Original author: Delphi Digital

Original translation: Luffy, Foresight News

It is generally believed that modular theory consists of four layers: DA (data availability), consensus, execution, and settlement. However, a new layer, shared provers, may be integrated into modular theory.

Could it be the missing piece for efficient, scalable verification? Shared provers, proof aggregation, and prover marketplaces are changing the landscape of zero-knowledge proofs. You can learn everything you need to know in our latest report.

The following is a summary of the key points of the report:

A brief review of zk Rollup

The zk Rollup solution can scale Ethereum’s transaction size by moving transactions off-chain for faster processing, while achieving hard finality on top of Ethereum and verifying it through zk proofs (zero-knowledge proofs).

zk proofs: fast verification, slow generation

While zk-proofs are powerful in terms of privacy and scaling, creating proofs on Ethereum can be costly and slow.

High attestation costs can limit zk applications. New approaches such as attestation aggregation and attestor markets aim to address these limitations.

Certifier Supply Chain

Shared sorters provide high throughput for transactions across blockchains. However, they do not actually prove anything. They may be integrated with a shared prover network in the future to delegate this task.

Today, Rollups face the challenge of expensive, individual zero-knowledge proof submissions.

The Attester Network provides a solution: a unified marketplace where various zk applications can outsource attestation generation to specialized attestation service providers, thereby improving costs and efficiency.

Shared attesters can greatly improve the situation for applications that need zk-proof support but lack the resources for in-house zkVM or circuit development.

Currently, Rollups submit separate zk proofs, resulting in high gas costs during peak hours.

The Prover Network now aims to outsource attestation generation to specialized hardware providers to improve efficiency.

In a network with multiple Rollups connected to a network of provers, the transaction lifecycle works as follows:

  • Rollup submits proof request.

  • The matching mechanism selects a prover.

  • The prover complies with the request.

  • Aggregate the proofs.

  • The prover submits the final proof to L1 for verification.

Share the cost of verification

Proof Singularity refers to a variety of techniques designed to reduce the cost of verifying proofs on-chain.

Proof aggregation is one of these techniques, which compresses multiple valid proofs into a single proof that verifies them all.

This "batch verification" can reduce gas costs compared to verifying each proof individually.

zk App Prover Cost

The high verification costs and proof times of zk applications will ultimately be passed on to users.

Over the past few years, zk applications (mainly Rollups) have spent nearly $30 million in gas to verify and publish proofs on-chain.

Proof Aggregation Protocol Overview

Nebra UPA

Nebra UPA lets zk applications bundle many proofs to reduce verification costs, and they claim to support ~10 proofs/second on testnet. Their prover is currently centralized, but plans to implement permissionless proofs in the future.

They have a forced inclusion mechanism similar to existing L2 escape hatches. If the prover censors or delays a proof, the zk application can bypass the prover and force the proof settlement on L1.

Aligned Layer

Aligned Layer is a general purpose zk validation layer for Ethereum secured by EigenLayer AVS. Restakers provide soft finality to users through proof aggregation and single Ethereum commit. The default DA is EigenDA, but other DA layers such as Celestia or Avail can also be selected.

 AggLayer

Polygon's AggLayer is a neutral infrastructure for secure cross-chain interactions. It aims to unify independent blockchain networks under a cross-chain bridge, promoting interoperability without compromising blockchain sovereignty.

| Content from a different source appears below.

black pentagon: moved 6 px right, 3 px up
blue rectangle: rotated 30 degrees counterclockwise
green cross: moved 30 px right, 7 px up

The system is designed to aggregate the proofs from all connected Rollups and then submit a unique proof that contains a Merkle tree of each individual proof submitted.

  • It does not require a specific virtual machine or execution environment

  • Blockchains are free to choose their own Gas tokens

  • It need not be subject to shared governance.

Under the hood, the infrastructure that brings all of this together is the LxLy cross-chain bridge, which standardizes a common cross-chain messaging protocol for Rollups to communicate with each other and with Ethereum while maintaining sovereignty.

A brief explanation of how LxLy works

  • Each chain tracks withdrawal transfers in a Merkle tree (exit tree)

  • All export trees are merged into a global export tree, shared across chains

  • Updates local and global trees, allowing validation and net withdrawal calculations.

In addition, Agglayer has a shared cross-chain bridge between connected Rollups, which simplifies the flow of assets between L1 and L2. Assets are pledged in an L1 contract without wrapping or locking/minting.

Traditionally, frameworks rely on a single internal attestor, which is at risk of censorship and liveness issues. The attestor network may start out centralized and become decentralized over time.

Decentralization of the prover market is still an open question, but several approaches are being explored:

  • Proof race: the fastest prover wins, increasing efficiency but wasting computation (the cost is passed on to users).

  • Proof-of-Stake Mining: Similar to PoW mining, uses random numbers to prevent winner-take-all (waste of computation still exists). Hardware acceleration in SNARK ASICs is expected to reduce costs.